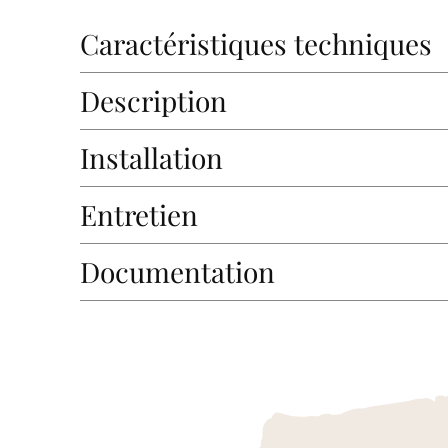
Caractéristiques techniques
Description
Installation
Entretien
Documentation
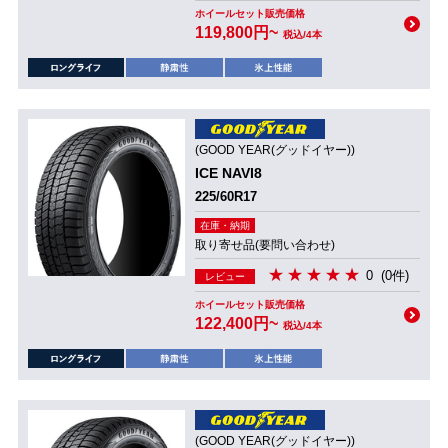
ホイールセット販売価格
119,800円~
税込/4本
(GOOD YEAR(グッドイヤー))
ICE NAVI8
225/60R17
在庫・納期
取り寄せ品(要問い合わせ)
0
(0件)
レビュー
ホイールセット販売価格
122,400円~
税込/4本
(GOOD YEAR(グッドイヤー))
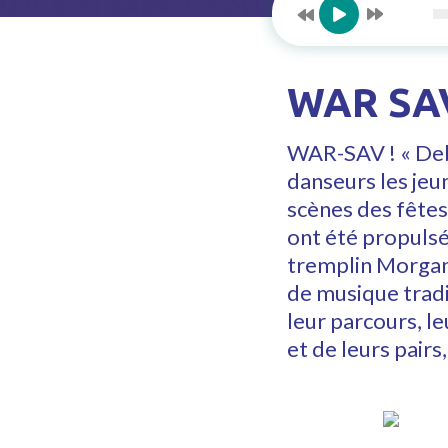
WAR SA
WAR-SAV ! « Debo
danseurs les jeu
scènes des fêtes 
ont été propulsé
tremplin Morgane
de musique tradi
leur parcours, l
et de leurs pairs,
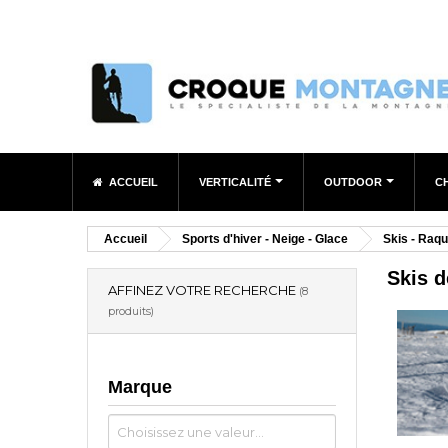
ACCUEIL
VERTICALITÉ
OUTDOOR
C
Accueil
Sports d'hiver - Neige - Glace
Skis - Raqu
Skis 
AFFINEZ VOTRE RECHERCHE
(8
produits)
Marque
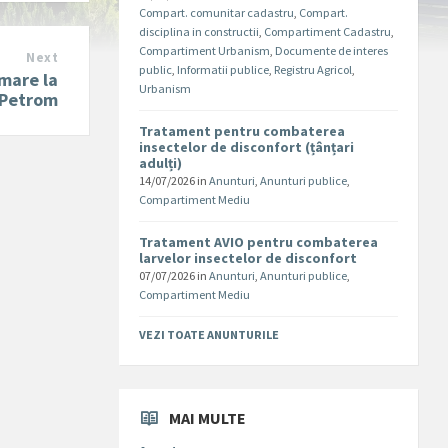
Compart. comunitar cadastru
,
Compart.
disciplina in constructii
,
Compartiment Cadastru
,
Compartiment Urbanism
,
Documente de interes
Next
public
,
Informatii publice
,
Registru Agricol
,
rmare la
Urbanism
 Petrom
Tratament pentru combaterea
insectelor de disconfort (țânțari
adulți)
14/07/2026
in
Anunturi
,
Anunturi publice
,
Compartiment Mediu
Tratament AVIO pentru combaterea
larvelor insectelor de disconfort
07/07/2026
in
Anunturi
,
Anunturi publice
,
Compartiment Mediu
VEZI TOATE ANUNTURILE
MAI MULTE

_What you have to do_
Word for word, return the records shown above without their pictures.

_Written reply_
Caractéristiques techniques
Description
Installation
Entretien
Documentation
ホイールセット販売価格
119,800円~
税込/4本
(GOOD YEAR(グッドイヤー))
ICE NAVI8
225/60R17
在庫・納期
取り寄せ品(要問い合わせ)
0
(0件)
レビュー
ホイールセット販売価格
122,400円~
税込/4本
(GOOD YEAR(グッドイヤー))
WAR SA
WAR-SAV ! « Debo
danseurs les jeu
scènes des fêtes 
ont été propulsé
tremplin Morgane
de musique tradi
leur parcours, l
et de leurs pairs,
ACCUEIL
VERTICALITÉ
OUTDOOR
C
Accueil
Sports d'hiver - Neige - Glace
Skis - Raqu
Skis 
AFFINEZ VOTRE RECHERCHE
(8
produits)
Marque
Compart. comunitar cadastru
,
Compart.
disciplina in constructii
,
Compartiment Cadastru
,
Compartiment Urbanism
,
Documente de interes
Next
public
,
Informatii publice
,
Registru Agricol
,
rmare la
Urbanism
 Petrom
Tratament pentru combaterea
insectelor de disconfort (țânțari
adulți)
14/07/2026
in
Anunturi
,
Anunturi publice
,
Compartiment Mediu
Tratament AVIO pentru combaterea
larvelor insectelor de disconfort
07/07/2026
in
Anunturi
,
Anunturi publice
,
Compartiment Mediu
VEZI TOATE ANUNTURILE
MAI MULTE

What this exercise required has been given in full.